Council Majority Ignores Issue

A Saddleback Valley News reporter attended the Feb. 4 council meeting, but why has no newspaper article been published about the most controversial item? A city watchdog explained, “Most likely, it is because City Manager Dennis Wilberg hasn’t finished writing it.”

Item No. 21, put on the agenda by Councilwoman Cathy Schlicht, was about the city’s landscape contracts. The discussion took 45 minutes, but none of the others wanted to address the crux of the matter. Councilwoman Schlicht was proposing that the city rebid the contracts every two years (instead of extending two-year contracts to four years) to include refurbishment and rehabilitation of slopes. Text in bold is the part ignored by city administrator Keith Rattay in his 15-minute slide show about almost everything except what the agenda item specified.

Some of the current contracts are for maintenance only. As an aside, what does it cost to “maintain” barren city slopes that have been neglected for years?

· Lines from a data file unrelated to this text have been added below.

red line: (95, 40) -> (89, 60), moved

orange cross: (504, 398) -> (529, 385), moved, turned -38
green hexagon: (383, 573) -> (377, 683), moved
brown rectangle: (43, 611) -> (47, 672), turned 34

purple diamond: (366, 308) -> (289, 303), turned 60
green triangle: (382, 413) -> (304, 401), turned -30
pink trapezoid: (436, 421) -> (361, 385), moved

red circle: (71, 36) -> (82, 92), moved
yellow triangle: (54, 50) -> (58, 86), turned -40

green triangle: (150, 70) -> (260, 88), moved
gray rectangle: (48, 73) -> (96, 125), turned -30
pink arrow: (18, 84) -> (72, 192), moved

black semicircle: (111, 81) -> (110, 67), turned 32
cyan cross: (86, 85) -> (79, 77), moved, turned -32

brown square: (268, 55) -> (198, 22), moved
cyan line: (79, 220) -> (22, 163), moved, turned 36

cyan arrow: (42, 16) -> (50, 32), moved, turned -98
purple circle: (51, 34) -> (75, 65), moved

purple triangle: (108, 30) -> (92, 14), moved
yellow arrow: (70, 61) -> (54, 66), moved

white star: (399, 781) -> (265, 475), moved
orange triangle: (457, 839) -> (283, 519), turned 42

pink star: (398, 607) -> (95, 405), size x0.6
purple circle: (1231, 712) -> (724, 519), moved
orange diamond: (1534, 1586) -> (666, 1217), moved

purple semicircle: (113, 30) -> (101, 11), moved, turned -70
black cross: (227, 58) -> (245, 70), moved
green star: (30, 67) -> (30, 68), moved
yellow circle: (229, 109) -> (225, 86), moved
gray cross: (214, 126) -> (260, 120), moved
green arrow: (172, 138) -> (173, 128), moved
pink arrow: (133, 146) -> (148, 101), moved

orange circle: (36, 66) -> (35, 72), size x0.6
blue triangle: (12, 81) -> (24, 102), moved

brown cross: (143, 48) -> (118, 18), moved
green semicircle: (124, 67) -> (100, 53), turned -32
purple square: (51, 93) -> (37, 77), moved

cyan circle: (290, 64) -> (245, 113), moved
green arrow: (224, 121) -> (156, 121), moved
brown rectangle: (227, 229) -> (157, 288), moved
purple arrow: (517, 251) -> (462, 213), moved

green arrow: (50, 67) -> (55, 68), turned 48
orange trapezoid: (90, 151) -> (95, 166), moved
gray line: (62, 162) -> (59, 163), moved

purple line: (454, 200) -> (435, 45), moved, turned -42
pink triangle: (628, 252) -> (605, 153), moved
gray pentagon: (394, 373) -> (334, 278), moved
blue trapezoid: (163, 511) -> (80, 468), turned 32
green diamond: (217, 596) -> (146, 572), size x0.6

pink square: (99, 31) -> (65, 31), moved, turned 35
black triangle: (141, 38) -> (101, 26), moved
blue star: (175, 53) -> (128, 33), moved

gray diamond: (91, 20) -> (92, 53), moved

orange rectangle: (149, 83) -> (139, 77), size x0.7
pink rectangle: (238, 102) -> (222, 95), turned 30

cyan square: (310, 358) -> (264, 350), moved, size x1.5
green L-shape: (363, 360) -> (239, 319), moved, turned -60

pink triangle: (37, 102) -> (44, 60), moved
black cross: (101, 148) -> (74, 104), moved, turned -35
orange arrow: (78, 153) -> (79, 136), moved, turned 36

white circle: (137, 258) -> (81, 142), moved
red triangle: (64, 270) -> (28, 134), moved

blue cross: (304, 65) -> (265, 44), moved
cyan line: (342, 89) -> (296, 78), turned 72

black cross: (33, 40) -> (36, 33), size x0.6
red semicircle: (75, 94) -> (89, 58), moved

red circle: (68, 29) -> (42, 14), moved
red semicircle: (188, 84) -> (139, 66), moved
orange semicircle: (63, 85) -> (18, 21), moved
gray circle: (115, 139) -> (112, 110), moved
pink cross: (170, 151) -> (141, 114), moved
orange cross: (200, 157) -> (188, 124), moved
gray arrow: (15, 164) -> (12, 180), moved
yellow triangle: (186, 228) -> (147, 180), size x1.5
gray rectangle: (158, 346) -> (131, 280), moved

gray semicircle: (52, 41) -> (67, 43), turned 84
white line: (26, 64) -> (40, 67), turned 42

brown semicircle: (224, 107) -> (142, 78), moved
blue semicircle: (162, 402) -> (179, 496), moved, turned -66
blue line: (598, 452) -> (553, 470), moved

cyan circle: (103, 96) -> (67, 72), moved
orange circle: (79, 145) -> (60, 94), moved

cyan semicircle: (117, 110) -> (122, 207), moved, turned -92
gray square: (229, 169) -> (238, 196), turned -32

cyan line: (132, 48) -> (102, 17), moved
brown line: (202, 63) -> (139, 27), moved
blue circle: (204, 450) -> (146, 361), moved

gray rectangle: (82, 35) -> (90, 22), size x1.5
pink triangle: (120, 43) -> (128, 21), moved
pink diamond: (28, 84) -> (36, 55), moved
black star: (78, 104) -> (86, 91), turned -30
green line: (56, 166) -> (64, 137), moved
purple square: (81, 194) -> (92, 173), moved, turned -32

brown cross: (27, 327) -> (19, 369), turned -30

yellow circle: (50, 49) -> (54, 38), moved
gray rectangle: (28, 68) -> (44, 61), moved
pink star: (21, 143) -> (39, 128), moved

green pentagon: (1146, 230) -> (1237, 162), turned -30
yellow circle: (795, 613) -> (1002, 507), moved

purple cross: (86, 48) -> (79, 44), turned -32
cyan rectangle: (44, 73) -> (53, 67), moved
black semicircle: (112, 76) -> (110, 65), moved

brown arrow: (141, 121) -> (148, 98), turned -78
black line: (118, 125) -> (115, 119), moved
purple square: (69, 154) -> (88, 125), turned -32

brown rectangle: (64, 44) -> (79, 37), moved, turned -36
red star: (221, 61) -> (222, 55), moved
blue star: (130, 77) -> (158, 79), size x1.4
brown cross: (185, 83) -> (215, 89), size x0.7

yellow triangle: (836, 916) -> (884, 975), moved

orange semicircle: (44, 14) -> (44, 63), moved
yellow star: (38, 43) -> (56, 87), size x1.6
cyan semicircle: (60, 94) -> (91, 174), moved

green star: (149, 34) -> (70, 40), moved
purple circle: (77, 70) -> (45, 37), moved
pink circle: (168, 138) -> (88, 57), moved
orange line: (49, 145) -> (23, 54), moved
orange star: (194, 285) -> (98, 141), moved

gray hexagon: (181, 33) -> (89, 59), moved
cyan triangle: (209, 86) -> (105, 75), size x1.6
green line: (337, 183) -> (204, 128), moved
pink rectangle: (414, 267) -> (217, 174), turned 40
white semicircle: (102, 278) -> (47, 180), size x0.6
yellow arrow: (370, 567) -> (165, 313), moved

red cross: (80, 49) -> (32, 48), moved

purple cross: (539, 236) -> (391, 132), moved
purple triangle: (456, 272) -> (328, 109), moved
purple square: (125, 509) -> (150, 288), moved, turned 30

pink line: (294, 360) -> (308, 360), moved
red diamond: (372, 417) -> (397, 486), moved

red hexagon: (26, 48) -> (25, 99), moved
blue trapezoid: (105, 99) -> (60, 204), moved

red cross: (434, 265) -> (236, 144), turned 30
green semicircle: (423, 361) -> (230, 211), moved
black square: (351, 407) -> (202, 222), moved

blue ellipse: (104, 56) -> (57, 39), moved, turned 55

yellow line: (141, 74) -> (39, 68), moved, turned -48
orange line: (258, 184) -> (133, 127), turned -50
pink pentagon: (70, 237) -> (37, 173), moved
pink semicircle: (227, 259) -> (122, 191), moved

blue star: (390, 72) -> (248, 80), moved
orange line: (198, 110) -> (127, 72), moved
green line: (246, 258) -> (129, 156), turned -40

One thing all parties agreed on was the amount paid by taxpayers -- $33 million since 2005 – for landscape contracts. Despite Rattay’s 15-minute slide show, he didn’t state how much is spent on slopes versus the lush Disneyland-type landscaping around city hall and the community center or the city’s obsession with maintaining its “One Million Trees” status. Obviously, all areas of the city are not equal.

As an example of a neglected area, Aegean Hills was annexed in the early 1990s, and the city-owned slopes along its thoroughfares are in bad shape. When city staffers funnel the lion’s share of tax dollars into one part of town – the part they frequent on their way to city hall – there isn’t much left for the other 95 percent. If that seems like an exaggeration, where were 95 percent of the city’s holiday lights? Many of the city’s top-paid administrators don’t live in Mission Viejo, and they evidently take the I-5 to La Paz Road.

The city attorney said some neighborhoods will need to get in line and wait their turn for landscaping. Aegean Hills has been waiting for 20 years. In contrast, medians along Marguerite are planted and replanted with remarkable frequency. Councilwoman Schlicht indicated less is being budgeted for landscaping in recent years while slopes are declining. She said such neglect ends up costing more in the long run, just as letting streets deteriorate is more costly over time.

After 45 minutes of discussion, largely spent on badgering Councilwoman Schlicht, the other council members voted 4-1 against her proposal.